##### Data for analysis

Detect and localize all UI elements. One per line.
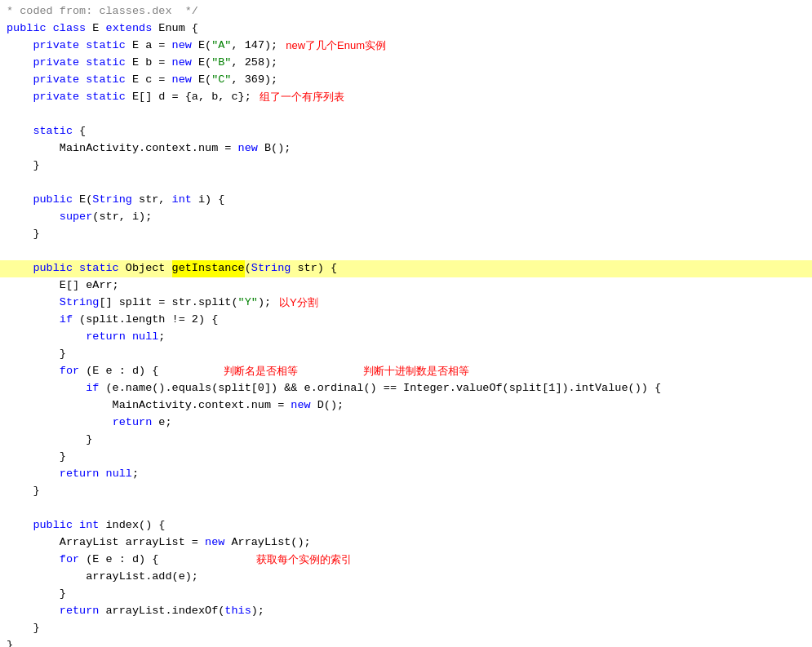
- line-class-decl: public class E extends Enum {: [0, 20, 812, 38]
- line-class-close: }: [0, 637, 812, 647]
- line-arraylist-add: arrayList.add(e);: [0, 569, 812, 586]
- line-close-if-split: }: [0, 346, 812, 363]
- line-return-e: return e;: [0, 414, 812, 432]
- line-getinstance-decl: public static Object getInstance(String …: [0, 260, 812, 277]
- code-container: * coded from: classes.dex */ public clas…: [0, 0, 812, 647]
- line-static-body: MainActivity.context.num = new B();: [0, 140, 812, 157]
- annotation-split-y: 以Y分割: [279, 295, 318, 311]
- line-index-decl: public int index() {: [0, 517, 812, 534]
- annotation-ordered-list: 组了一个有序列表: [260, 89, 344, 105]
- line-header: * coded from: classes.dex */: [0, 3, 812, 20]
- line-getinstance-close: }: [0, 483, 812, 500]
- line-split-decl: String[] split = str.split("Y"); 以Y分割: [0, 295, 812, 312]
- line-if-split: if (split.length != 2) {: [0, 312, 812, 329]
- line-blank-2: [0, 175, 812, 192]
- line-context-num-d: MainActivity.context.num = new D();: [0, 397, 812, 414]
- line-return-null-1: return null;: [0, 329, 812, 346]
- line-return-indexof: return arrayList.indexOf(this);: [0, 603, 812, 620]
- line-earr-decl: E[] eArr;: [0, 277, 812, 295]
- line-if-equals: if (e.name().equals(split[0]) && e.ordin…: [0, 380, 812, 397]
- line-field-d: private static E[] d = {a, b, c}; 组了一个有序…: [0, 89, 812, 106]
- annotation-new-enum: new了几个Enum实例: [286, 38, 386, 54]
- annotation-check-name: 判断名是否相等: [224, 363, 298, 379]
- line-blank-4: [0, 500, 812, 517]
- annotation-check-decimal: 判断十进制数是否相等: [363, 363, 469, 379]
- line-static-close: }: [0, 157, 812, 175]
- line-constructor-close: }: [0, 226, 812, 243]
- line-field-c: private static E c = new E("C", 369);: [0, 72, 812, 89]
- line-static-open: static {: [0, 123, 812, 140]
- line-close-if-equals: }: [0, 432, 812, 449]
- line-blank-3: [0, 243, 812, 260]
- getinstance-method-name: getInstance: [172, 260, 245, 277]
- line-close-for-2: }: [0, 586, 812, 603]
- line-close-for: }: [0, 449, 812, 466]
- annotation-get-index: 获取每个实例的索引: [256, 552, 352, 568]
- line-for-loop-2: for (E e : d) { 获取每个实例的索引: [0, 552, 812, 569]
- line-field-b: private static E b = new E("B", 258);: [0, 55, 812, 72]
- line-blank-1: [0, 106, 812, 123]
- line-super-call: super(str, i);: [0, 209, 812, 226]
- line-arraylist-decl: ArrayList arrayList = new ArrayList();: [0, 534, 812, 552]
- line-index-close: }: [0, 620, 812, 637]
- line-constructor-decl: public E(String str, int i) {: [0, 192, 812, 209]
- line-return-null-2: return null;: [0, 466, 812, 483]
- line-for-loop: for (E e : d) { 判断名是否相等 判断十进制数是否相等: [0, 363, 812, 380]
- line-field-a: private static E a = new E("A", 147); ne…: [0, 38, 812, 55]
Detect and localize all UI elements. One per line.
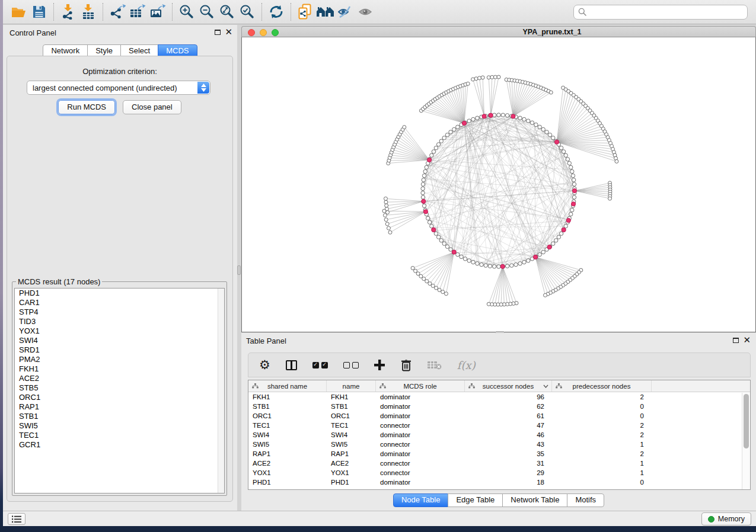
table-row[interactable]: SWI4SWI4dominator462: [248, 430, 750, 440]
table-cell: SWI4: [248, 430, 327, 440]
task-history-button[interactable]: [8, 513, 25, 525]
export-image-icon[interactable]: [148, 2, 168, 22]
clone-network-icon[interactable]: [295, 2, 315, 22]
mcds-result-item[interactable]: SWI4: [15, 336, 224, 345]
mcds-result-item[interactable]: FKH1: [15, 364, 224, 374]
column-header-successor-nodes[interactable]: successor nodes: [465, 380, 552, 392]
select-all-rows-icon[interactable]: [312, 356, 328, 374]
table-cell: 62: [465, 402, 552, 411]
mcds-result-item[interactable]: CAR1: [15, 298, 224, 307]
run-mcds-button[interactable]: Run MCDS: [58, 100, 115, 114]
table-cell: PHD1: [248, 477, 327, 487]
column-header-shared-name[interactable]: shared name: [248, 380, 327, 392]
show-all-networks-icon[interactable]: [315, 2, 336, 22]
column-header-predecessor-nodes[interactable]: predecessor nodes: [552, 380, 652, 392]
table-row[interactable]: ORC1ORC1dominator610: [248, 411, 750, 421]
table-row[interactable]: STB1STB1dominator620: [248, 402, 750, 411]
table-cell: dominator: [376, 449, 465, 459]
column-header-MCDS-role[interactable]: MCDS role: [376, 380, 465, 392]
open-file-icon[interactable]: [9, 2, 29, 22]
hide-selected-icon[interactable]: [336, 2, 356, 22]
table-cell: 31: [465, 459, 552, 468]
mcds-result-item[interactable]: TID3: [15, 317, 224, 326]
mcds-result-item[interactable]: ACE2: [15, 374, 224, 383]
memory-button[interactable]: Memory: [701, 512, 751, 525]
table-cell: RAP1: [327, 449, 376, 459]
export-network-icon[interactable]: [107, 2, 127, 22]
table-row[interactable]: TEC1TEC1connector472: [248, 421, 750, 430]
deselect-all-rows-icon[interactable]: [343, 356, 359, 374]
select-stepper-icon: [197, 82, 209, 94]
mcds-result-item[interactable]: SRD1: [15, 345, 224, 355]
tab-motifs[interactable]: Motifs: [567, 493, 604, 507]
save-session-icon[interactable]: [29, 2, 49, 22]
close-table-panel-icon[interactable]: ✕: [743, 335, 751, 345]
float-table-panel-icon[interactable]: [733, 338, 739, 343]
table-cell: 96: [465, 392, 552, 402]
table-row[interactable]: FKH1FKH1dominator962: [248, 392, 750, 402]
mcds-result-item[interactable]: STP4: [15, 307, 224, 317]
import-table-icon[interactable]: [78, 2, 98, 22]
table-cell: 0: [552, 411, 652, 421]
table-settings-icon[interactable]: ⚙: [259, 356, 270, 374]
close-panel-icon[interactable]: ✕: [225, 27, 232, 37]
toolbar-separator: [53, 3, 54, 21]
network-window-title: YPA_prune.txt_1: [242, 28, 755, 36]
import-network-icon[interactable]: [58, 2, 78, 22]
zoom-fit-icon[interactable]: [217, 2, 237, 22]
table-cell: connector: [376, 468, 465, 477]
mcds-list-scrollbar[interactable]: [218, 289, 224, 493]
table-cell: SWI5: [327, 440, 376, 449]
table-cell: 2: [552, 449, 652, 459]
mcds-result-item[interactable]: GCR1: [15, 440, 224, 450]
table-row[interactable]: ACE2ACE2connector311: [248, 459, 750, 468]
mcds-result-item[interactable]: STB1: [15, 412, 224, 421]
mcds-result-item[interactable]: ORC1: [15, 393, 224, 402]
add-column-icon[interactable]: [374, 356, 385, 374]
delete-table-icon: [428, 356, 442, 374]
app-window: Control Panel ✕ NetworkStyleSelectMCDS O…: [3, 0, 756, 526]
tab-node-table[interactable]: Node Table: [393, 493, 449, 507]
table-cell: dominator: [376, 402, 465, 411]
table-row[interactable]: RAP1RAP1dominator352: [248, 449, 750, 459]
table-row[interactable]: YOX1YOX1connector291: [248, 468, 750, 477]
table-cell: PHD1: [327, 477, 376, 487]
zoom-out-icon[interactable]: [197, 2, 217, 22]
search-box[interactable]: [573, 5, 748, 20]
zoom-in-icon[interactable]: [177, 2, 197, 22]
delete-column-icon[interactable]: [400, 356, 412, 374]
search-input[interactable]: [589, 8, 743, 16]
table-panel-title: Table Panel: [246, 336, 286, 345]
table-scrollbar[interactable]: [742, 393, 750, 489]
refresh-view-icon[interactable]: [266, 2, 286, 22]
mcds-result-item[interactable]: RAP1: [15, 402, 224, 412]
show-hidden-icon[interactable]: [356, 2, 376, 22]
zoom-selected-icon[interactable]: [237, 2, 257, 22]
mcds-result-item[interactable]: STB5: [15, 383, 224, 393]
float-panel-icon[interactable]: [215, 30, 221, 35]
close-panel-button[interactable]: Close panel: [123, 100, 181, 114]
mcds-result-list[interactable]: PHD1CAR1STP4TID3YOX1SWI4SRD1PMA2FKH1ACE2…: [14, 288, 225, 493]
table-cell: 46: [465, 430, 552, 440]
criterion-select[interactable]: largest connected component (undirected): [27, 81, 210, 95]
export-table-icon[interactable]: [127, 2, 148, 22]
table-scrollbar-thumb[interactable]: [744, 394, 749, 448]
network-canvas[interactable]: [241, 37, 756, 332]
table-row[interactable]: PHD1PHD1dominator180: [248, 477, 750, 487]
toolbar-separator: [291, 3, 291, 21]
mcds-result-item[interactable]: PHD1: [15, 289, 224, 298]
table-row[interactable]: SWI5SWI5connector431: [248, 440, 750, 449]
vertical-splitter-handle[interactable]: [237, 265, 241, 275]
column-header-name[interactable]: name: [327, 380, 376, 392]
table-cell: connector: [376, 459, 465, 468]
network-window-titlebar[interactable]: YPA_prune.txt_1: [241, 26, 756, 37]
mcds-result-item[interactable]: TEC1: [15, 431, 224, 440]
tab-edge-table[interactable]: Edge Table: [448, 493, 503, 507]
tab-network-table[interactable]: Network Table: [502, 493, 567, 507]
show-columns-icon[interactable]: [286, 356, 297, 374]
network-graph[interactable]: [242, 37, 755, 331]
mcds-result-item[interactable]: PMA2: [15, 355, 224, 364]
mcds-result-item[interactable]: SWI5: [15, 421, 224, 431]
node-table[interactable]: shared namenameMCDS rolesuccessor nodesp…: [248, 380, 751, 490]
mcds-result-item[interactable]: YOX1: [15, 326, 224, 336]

##########
##### Data for analysis

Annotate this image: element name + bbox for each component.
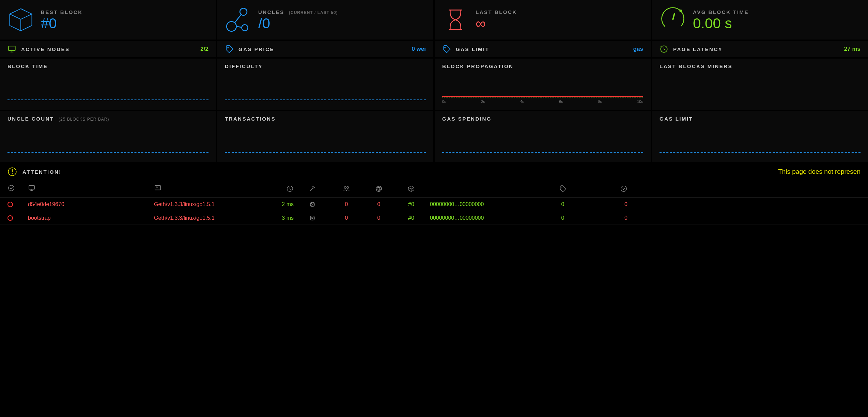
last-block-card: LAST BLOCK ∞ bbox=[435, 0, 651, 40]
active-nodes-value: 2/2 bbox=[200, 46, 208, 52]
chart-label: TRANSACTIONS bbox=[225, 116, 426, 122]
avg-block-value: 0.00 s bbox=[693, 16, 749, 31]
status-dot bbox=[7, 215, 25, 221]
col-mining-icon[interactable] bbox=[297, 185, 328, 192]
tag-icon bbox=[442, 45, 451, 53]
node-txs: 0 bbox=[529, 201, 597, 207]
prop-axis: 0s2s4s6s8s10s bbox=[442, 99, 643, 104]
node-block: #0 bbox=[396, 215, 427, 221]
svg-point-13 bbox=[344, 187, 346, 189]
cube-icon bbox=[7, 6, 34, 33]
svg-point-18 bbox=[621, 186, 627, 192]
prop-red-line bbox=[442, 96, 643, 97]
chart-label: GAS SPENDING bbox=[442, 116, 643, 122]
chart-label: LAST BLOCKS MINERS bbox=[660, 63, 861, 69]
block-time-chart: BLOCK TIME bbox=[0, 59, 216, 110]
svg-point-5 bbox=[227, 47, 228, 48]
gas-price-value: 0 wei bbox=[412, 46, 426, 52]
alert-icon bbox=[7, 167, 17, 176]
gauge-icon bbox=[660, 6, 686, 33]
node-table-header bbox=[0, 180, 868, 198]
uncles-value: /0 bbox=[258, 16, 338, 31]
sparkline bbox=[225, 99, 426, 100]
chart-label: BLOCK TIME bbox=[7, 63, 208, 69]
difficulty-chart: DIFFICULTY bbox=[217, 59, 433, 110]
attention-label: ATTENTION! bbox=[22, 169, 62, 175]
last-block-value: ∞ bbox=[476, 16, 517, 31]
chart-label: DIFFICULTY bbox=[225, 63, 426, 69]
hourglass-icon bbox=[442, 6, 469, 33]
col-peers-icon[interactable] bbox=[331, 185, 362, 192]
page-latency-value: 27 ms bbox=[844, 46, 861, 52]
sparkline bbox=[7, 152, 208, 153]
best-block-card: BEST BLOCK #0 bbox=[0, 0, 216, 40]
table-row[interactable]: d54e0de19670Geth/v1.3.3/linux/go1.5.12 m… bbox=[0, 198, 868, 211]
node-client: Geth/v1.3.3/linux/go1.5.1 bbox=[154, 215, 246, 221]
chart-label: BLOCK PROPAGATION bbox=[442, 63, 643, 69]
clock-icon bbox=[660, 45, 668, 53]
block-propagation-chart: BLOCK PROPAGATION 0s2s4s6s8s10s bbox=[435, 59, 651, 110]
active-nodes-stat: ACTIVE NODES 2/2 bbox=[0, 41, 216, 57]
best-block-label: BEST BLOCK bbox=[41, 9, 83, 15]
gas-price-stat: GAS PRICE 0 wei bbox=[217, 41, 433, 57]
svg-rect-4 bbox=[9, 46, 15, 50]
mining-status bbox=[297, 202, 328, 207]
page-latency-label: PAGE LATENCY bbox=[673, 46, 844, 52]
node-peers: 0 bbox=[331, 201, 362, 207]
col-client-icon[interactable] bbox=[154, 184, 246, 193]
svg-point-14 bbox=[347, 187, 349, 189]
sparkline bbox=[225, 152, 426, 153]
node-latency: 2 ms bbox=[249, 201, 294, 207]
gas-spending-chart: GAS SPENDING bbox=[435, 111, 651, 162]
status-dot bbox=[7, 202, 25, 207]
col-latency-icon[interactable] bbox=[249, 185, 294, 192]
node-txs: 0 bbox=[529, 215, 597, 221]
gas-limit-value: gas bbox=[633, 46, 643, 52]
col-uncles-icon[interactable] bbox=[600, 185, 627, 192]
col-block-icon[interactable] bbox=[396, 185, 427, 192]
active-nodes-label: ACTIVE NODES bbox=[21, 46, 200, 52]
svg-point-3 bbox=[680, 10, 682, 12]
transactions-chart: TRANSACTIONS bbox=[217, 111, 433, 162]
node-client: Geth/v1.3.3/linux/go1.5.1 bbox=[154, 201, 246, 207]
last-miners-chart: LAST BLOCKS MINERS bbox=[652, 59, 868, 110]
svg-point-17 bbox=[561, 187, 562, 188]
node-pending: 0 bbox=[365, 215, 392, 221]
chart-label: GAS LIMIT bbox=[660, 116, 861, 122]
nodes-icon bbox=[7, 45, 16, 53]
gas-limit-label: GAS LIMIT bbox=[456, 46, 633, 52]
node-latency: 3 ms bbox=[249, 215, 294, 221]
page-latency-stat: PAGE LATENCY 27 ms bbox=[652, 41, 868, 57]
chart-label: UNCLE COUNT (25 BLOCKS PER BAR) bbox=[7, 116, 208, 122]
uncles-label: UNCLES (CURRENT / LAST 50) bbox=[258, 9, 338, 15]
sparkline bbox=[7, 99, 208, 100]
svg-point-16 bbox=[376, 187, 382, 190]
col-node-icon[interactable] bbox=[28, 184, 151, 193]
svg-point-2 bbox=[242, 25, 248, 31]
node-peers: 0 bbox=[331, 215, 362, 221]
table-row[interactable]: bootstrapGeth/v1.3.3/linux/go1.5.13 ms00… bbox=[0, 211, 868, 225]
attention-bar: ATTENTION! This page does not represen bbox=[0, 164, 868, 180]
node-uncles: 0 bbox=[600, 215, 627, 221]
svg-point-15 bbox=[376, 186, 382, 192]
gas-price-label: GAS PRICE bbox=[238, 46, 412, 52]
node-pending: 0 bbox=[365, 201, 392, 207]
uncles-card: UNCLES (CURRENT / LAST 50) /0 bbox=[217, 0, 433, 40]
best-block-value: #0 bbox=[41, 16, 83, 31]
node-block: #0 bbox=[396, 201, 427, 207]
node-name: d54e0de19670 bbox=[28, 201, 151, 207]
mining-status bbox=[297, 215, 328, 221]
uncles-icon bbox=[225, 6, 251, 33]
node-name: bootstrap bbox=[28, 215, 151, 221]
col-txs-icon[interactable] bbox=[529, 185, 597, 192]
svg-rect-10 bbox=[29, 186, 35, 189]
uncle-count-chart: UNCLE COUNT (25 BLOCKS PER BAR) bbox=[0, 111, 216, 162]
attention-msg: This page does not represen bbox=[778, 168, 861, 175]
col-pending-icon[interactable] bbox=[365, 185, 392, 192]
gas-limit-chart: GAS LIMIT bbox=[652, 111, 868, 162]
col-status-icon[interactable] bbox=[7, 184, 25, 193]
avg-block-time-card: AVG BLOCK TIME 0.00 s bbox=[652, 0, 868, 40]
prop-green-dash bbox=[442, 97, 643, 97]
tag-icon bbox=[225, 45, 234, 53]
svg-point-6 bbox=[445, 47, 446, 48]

##########

> [Exercise requirements] Wherever a line in the records contains the word "TIME", copy that line.

> [Answer section]
block-time-chart: BLOCK TIME bbox=[0, 59, 216, 110]
chart-label: BLOCK TIME bbox=[7, 63, 208, 69]
avg-block-time-card: AVG BLOCK TIME 0.00 s bbox=[652, 0, 868, 40]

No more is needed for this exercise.